Texas coach Mack Brown said opponents flashing the upside-down Hook ‘Em Horns sign is “disrespectful” and something the Big 12 Conference should discuss.
Brown's comments came Monday, two days after Texas wide receiver Mike Davis drew a flag for mocking Texas Tech's “Guns Up” sign.
Davis reportedly made the “Guns Up” sign and then holstered it after his two touchdown receptions in the Longhorns' 33-21 win Saturday at Texas Tech. Davis was warned the first time and penalized for unsportsmanlike conduct on the second.
Brown's comment about the upside-down Hook ‘Em Horns came in response to a direct question about that gesture, The Dallas Morning News reported.
"The Horns down is disrespectful," Brown said. "We ought to talk about that as a league."
A Texas cheerleader named Harley Clark created the “Hook ‘Em Horns” hand signal at a pep rally in 1955. And almost as soon as he flashed it (pinkie and index fingers up), some opponent turned it upside down.
Oklahoma Sooner fans and players have helped popularize it, though players are told not to do it after a sack, a gain or a touchdown (although some players have done it anyway.)
“It sounds like Texas whining, like they're always whining,” OU defensive end R.J. Washington said of Brown's comments. “Honestly, I thought that was a penalty. Coach Stoops told us not to do it when we played ‘em. He said it would be like showboating or excessive celebration or something like that.”
So not at all or do you do it while running out onto the field?
“Oh yeah, definitely running out onto the field,” Washington said. “Definitely when we get back to our bench but you can't do it when you're out on the field because after you make a big play like that, you don't want it taken back just because you threw the horns down. Whatever.”
Oklahoma defensive coordinator Mike Stoops said he wouldn't hold it against his players if they flashed the upside-down horns.

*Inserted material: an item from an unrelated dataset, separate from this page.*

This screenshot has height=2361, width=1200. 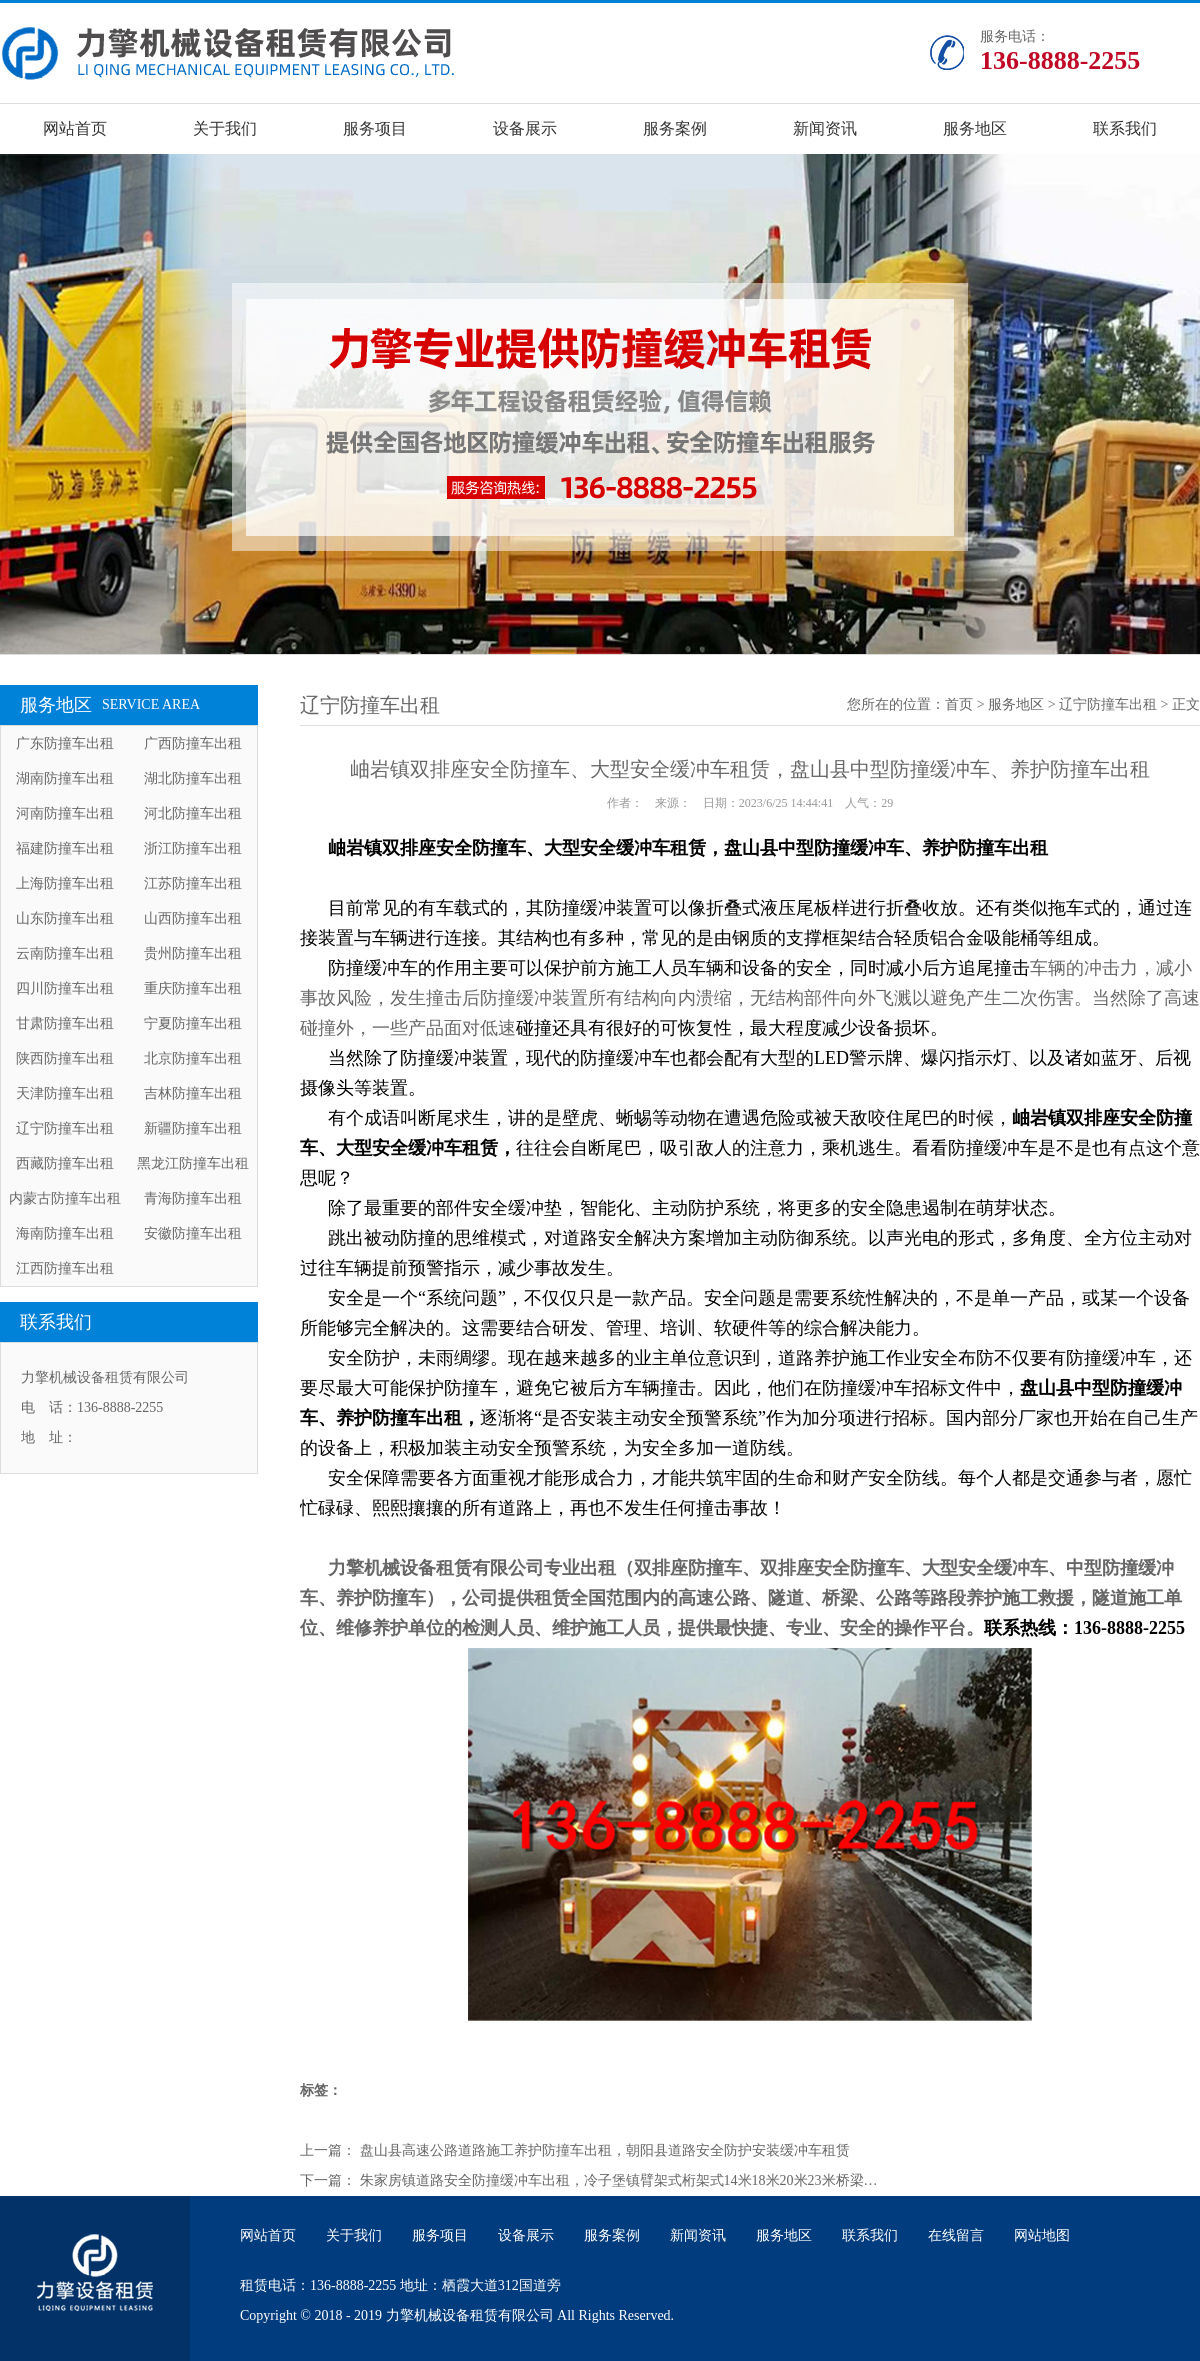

“I think if I did it it'd be a little immature and foolish, but, you know, they're just having fun,” Stoops said. “They're not trying to disrespect anybody.
“Certainly he's entitled to his opinion. I don't think it's personal, but, obviously, maybe they're taking it that way. I don't think it's a big deal.”
When a media member added that Brown implied that the upside-down horns should be a penalty, Stoops paused.
“Really? If they tell us it's a penalty, we'll tell (the players) not to do it. I've got bigger things to worry about,” said Stoops, who is preparing the Sooner defense for Saturday's game against Baylor.
“We got bigger issues, especially this week.”